*Data extract:*
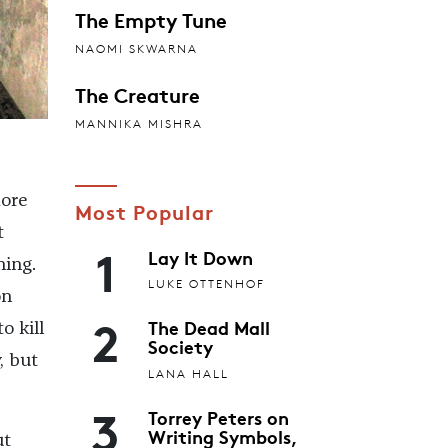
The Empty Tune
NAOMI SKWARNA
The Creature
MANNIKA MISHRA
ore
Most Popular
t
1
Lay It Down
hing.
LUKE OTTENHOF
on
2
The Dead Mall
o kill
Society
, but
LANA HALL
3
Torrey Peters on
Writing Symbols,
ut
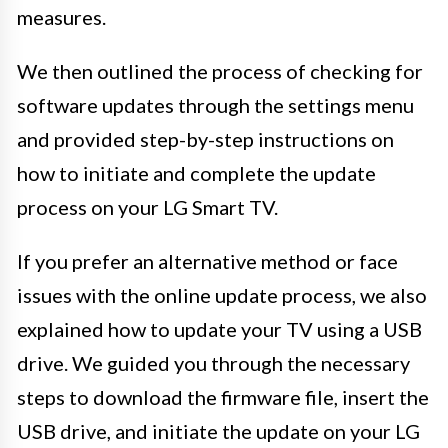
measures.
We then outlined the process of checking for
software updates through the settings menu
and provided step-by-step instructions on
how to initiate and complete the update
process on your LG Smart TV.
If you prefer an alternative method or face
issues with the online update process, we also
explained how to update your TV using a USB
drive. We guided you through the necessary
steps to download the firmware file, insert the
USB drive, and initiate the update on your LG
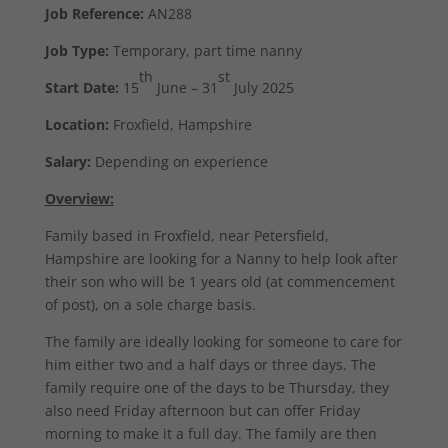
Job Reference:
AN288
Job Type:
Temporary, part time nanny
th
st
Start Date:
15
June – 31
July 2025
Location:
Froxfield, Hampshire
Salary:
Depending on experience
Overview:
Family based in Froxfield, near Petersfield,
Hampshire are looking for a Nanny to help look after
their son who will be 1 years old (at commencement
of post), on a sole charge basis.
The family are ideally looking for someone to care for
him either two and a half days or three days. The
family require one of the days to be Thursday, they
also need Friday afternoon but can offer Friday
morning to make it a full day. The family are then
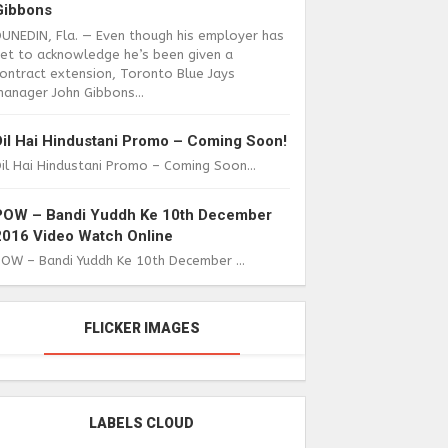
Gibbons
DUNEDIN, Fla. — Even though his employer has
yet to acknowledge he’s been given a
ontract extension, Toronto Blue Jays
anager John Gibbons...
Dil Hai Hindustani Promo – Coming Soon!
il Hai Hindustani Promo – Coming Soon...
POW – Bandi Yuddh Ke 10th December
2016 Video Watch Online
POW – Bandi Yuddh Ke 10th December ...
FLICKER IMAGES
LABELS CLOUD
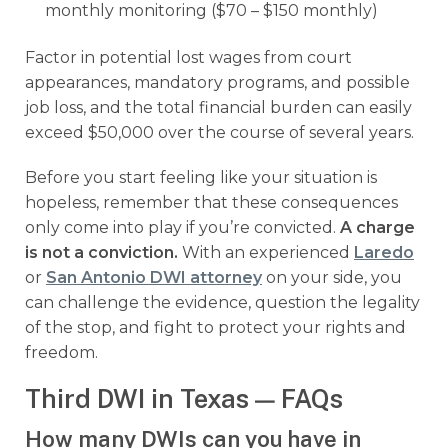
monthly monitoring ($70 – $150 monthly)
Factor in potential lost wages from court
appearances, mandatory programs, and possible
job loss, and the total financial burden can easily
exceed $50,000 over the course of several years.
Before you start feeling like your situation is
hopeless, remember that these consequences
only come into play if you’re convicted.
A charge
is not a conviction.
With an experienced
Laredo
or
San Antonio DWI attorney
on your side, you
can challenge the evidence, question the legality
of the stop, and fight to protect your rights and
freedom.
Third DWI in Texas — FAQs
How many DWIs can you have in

*Your instructions:*
Show every line above in which the word "then" occurs.

*Exercise output:*
We then outlined the process of checking for
morning to make it a full day. The family are then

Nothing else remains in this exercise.